- Born: 1945 Krasnoyarsk, Siberia
- Died: May 20, 2009 (aged 63–64)
- Education: Gnessin State Musical College
- Occupation: conductor
- Known for: SBS Radio and Television Youth Orchestra (founder)
- Spouse: Faina Krel
- Children: 1

= Matthew Krel =

Matthew Krel (1945 – 20 May 2009) was a Russian-Jewish conductor who migrated to Australia and in 1988 founded the SBS Radio and Television Youth Orchestra, of which he was the chief conductor until his death. Like his Soviet friend, the composer Dmitry Kabalevsky, he was passionate about creating quality musical performance ensembles for young people. He was also profoundly influenced by Zoltán Kodály's philosophy.

==Biography==
Matthew Krel was born in Krasnoyarsk, Siberia, to Zalman and Doba Krel, who were not musically trained. He studied in Moscow at the Gnessin State Musical College, graduating with a Master in Music in piano accordion and other keyboard instruments, and conducting. He conducted student and youth orchestras, worked at the Pushkin Drama Theatre, and toured internationally with Russian orchestras. He had a very close association with Dmitry Kabalevsky. He left the Soviet Union for Israel in the mid-1970s, and moved to Australia in 1978, settling in Sydney. His wife Faina, who had studied with him at the Gnessin College, played violin with the Sydney Symphony Orchestra. He taught music privately, worked as a pianist in the evenings, started the Strathfield Music Centre School, and was assistant conductor with the Sydney Youth Orchestra. He was also conductor of the Strathfield Symphony Orchestra from 1987 to 1994 where he instigated a short lived young performers concerto competition (1987–1988).

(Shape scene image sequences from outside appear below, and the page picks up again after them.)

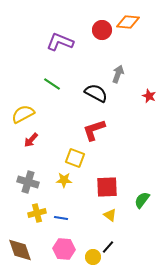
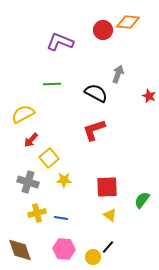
red circle: moved 1 px right
green line: rotated 36 degrees counterclockwise
yellow square: moved 26 px left; rotated 30 degrees clockwise
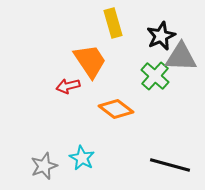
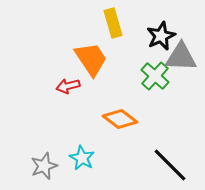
orange trapezoid: moved 1 px right, 2 px up
orange diamond: moved 4 px right, 10 px down
black line: rotated 30 degrees clockwise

In 1987 he approached the Special Broadcasting Service (SBS) about creating an SBS orchestra of young people. In 1988 the management agreed, but it was up to Krel to make it work. Virtually no funds would be available to the non-profit orchestra, and neither state nor federal governments would support them financially. However SBS did provide the new organisation with free rehearsal space, storage space for instruments and use of a photocopier. The orchestra gave its first public performance at the Sydney Town Hall in 1989.

Under Krel's baton, the SBS Radio and Television Youth Orchestra performed the Australian premieres of Franz Liszt's newly discovered Piano Concerto No.3 (with pianist Roman Rudnytsky), Respighi's Belkis, Queen of Sheba, Elena Kats-Chernin's Wild Swans Suite, and other works.

He made his first return trip to his homeland in 1999, when he took the orchestra to Russia, one of their many international tours. Their playing was featured in the documentary The Russian Enigma, first broadcast on SBS in 2001. It was repeated on 7 June 2009 in tribute to Krel.

On 9 November 2008 he conducted the orchestra in only the sixth showing of the silent film The New Babylon (1929) with Dmitri Shostakovich's film score played by a live orchestra, and the first such presentation in Australia.

Matthew Krel died on 20 May 2009 of a rare form of encephalitis. He was being treated for lymphoma when he caught a virus previously unrecorded in Australia. The virus is not normally fatal, but in his case it proved to be. His funeral was held on 25 May at Temple Emanuel, Sydney, and it featured a piece for string quartet called Consolation in Memory of Matthew Krel, written for the occasion by his friend Elena Kats-Chernin. He was survived by his wife Faina, daughter Yelena and granddaughter Adrianna.

In November 2013, the Board of the SBS Youth Orchestra announced the disbanding of the orchestra, and the endowment of a position in the Fellowship Program, one of the main education programs of the Sydney Symphony Orchestra, in perpetual remembrance of Matthew Krel.